Chaque cycle comprend une dizaine de modules couvrant les grands droits reconnus par l’UNDROP : le droit à la terre, à l’eau, aux semences paysannes, à la biodiversité, à l’information et à la liberté d’association et d’expression, de participation. A ce titre les références à des conventions telles que la CEDAW, la Convention de Diversité Biologique, le Traité d’Escazu, UNDRIP et la Convention 169 de l’OIT offrent un spectre plus large des droits existants, tous complémentaires et interdépendants, venant outiller davantage les participants dans leur résistance et inscrire UNDROP dans une approche basée sur les droits humains, visant un processus d’empowerment par la base. Nous abordons aussi les droits culturels et aux savoirs traditionnels, ce qui en 2025 a donné lieu à approfondir les connaissances sur les modes de vie et cosmovisions andine, maya et amazonienne, grâce à l’intervention de guides et leaders autochtones. Ces espaces d’échanges visent effectivement à donner la parole aux acteurs des luttes, à traduire UNDROP à leur réalité quotidienne, à mettre en évidence leurs défis et à valoriser leur culture, leur approche et leur résilience.

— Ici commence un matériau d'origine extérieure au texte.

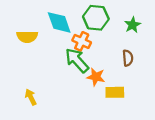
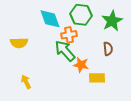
green star: (133, 25) -> (112, 21), size x1.5
yellow semicircle: (27, 37) -> (19, 43), moved
orange cross: (82, 41) -> (69, 35), turned -35

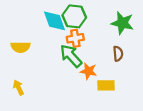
green hexagon: (81, 15) -> (74, 16), moved
green star: (112, 21) -> (122, 23), turned -30
yellow arrow: (26, 82) -> (18, 88), moved

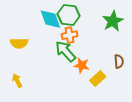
green star: (122, 23) -> (113, 21), turned 30
brown semicircle: (118, 54) -> (119, 61), moved
yellow rectangle: (106, 85) -> (98, 79), turned -42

Les droits comme langage commun des luttes
Partout, les réactions sont fortes. Les participant·es découvrent l’existence de l’UNDROP, souvent pour la première fois. Beaucoup expriment un sentiment de reconnaissance et de légitimation, en apprenant qu’il existe un instrument juridique international qui nomme, valorise et protège leurs pratiques et leurs identités.
Les échanges permettent aussi de mettre en mots des réalités difficiles: l’exode et la migration rural des jeunes, la perte des savoirs ancestraux, la dépossession, l’effondrement des écosystèmes, les violences de genre, la répression des leaders communautaires, la corruption et l’emprise du narcotrafic sur les territoires.

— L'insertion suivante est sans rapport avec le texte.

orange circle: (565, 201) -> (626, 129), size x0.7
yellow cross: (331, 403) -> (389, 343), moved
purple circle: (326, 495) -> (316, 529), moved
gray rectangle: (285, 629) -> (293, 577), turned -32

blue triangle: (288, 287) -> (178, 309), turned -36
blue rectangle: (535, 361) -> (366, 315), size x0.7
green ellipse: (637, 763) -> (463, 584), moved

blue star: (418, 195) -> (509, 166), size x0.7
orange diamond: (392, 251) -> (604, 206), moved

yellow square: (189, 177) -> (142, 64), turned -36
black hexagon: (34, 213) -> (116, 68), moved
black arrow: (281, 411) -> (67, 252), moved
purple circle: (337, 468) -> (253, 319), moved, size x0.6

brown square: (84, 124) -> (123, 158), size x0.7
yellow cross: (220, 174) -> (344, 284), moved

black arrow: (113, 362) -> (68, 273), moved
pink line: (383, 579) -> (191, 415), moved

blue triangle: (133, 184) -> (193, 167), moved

Le projet Tierra Viva insiste sur le fait que ces droits ne sont pas réservés aux paysans et aux personnes dans les zones rurales, mais concernent toute la société. La transformation du système alimentaire, le mode de production et consommation, la déforestation, la régénération des sols, la survie des patrimoines culturels, la régulation des multinationales, la justice climatique, la conservation de la planète : ce sont autant d’enjeux. Nous y avons tous une part de responsabilités et un rôle à jouer.
Ce qui vient : transmettre, relayer, multiplier
Les perspectives sont nombreuses : élargir encore les formations, traduire les supports dans d’autres langues locales, renforcer les partenariats, valoriser les retours d’expérience.
L’un des objectifs est aussi de faire reconnaître ces formations, notamment par les organisations locales, les universités, les réseaux paysans, pour après établir des collaborations. Un avancement a pu être réalisé en ce sens en 2025 puisque plusieurs partenaires de Tierra Viva ont émis des certificats pour les participants, associant leur logo à celui de Tierra Viva. Donner de la visibilité au travail accompli permettrait de renforcer l’ancrage, de toucher de nouveaux publics, d’établir des collaborations avec davantage de partenaires, réseaux et associations dans les différents pays, tout en stimulant la motivation des participants, et éventuellement d’obtenir plus de soutien logistique. Et le site Défendre les Droits des Paysan·nes a un rôle à jouer dans cette mise en circulation.